As machadinhas estavam em ordem, afiadas e limpas. O peitoral estava coeso e sem ferrugem. As roupas ainda estavam inteiras, mas ostentando um odor desagradável. O embrulho estava fechado como deixara desde que embarcara. Limpou as garras da manopla e tornou a afiá-las.

A mulher retornou então. Com o rosto limpo, havia água perto das bochechas, havia lavado o rosto. Os olhos estavam vermelhos. Chorara. Decididamente, pensou ele, escolhera as piores palavras para repetir. Problema dela. Percebeu finalmente que ela não se tratava de uma fêmea típica do povo da cidade. O rosto era anguloso, os olhos eram amendoados e as pupilas maiores. Era esbelta e magra, e de alguma forma bem mais graciosa em seus gestos que as demais pessoas. Procurando ver-lhe as orelhas, percebeu do que se tratava. Era uma elfa. O cabelo preso num coque tapava a ponta das orelhas, mas não escondia o formato.

Ela removeu um recipiente de madeira de uma bandeja em mãos, e o colocou na frente de Adalon. E emitiu outro som, que ecoou com certo desdém.

Decidindo não arriscar e repetir algo que pudesse causar problemas. Gesticulou para que se afastasse. Ela tornou a repetir o mesmo som. Ele tornou a gesticular. Ela falou novamente, desta vez havia raiva na voz. Talvez ela entendesse que ele também estava com raiva.
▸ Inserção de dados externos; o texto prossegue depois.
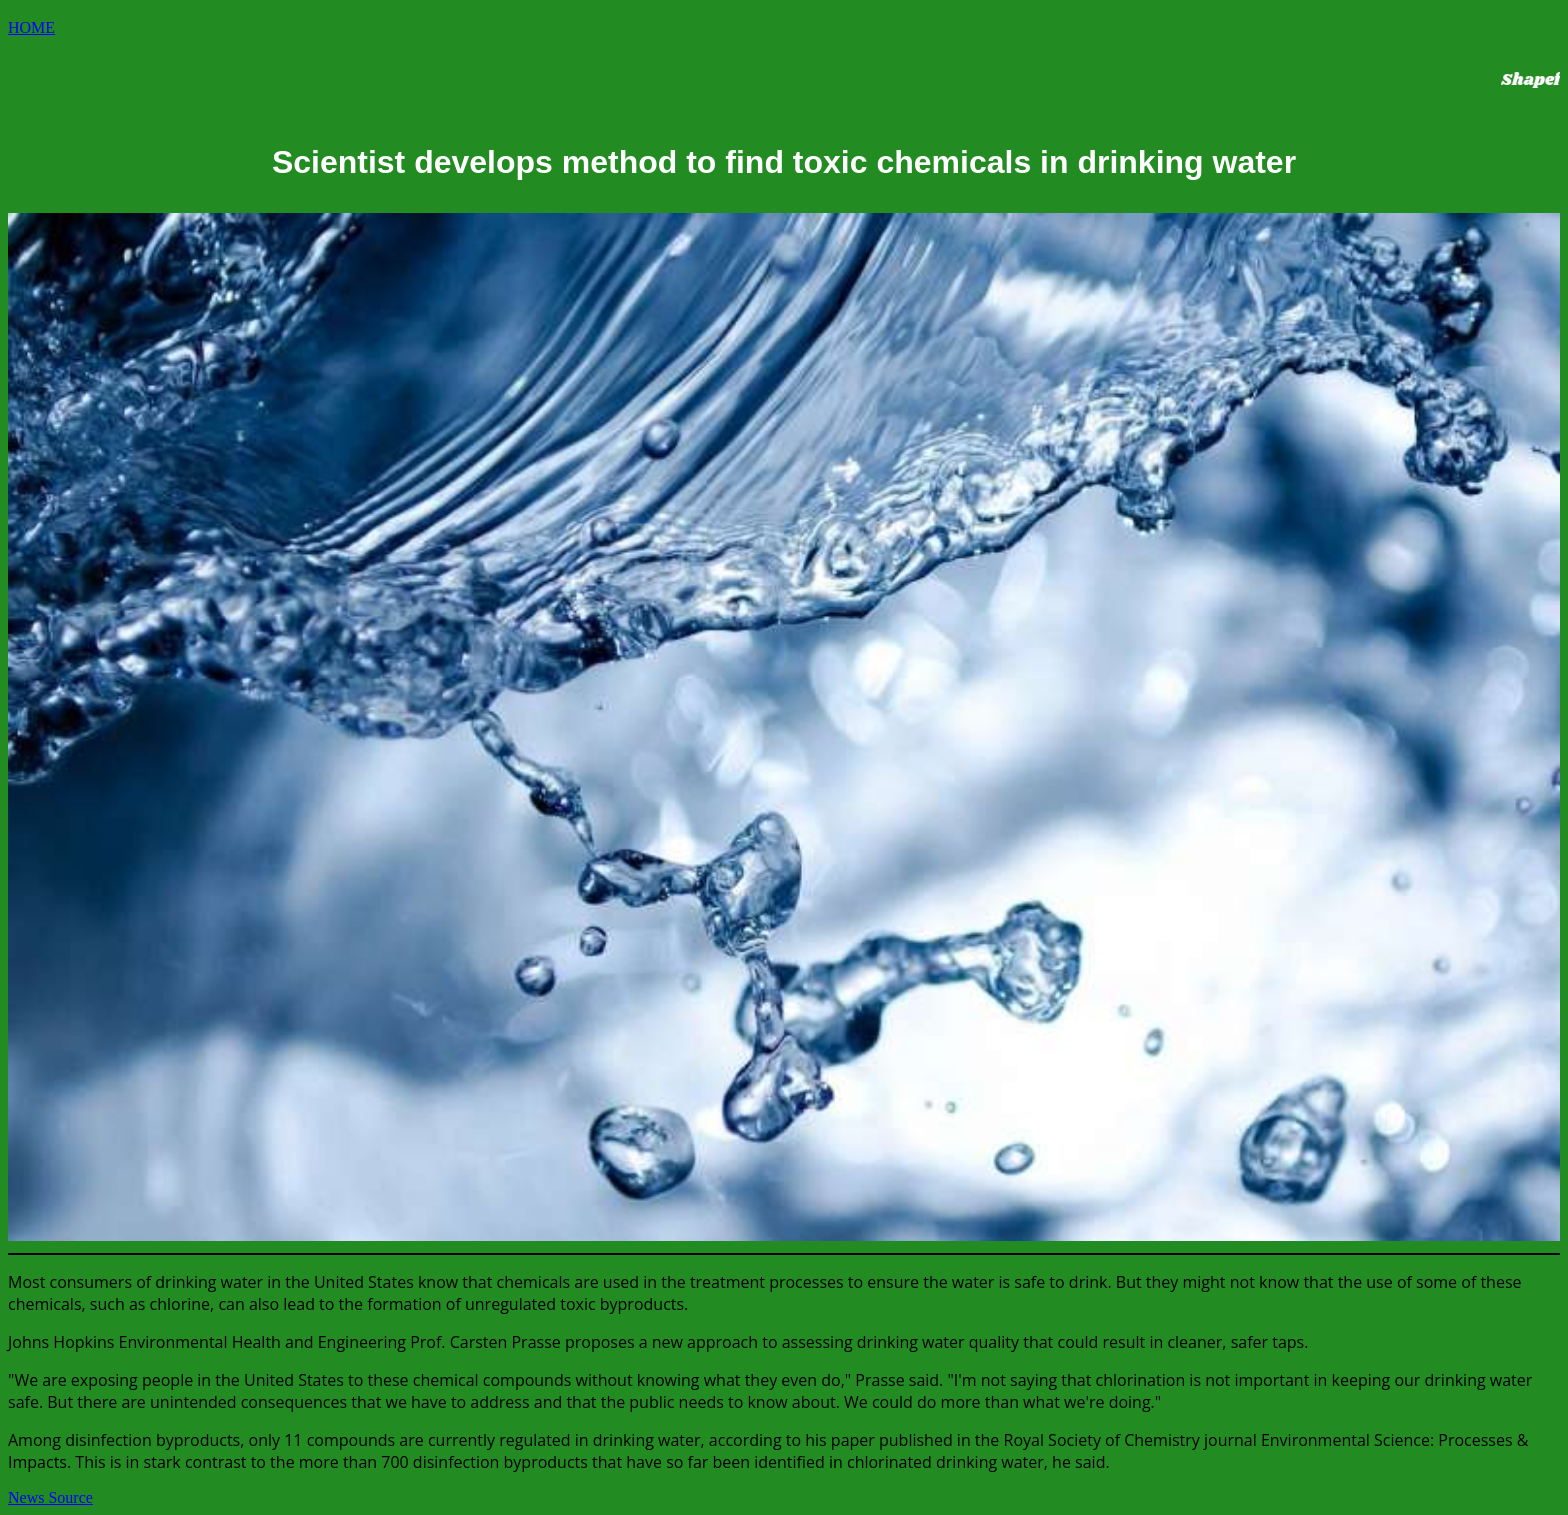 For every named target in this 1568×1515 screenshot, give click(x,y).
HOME (31, 27)
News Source (50, 1497)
Fechou o punho direito e golpeou a mesa, lascando um pedaço da mesa. Voltou o rosto na direção da mulher, ainda que usasse o manto, fitou-a de modo que ela pudesse ver seus olhos, e gesticulou para que ela se afastasse. A mensagem foi entendida. De raiva a mulher passou a demonstrar medo, balançou a cabeça verticalmente e foi na direção de outra mesa.

“Maldição.”

Olhou em volta novamente. Chamara atenção de novo. As pessoas próximas o olhavam com desconfiança, medo, e ódio. Isso ele entendia, não havia um maldito lugar no mundo aonde forasteiros fossem bem vistos. Curioso, porém, era o olhar interessado que uma mulher de cabelos rubros lhe dirigia. Sentada no canto esquerdo ao fundo, acompanhada de outras pessoas, ela lhe olhava com interesse. Retribuiu o olhar. A mulher desviou e conversou algo. Discretamente acenou na direção de Adalon, um homem olhou na direção dele, tornou a olhar para a mulher e conversou algo.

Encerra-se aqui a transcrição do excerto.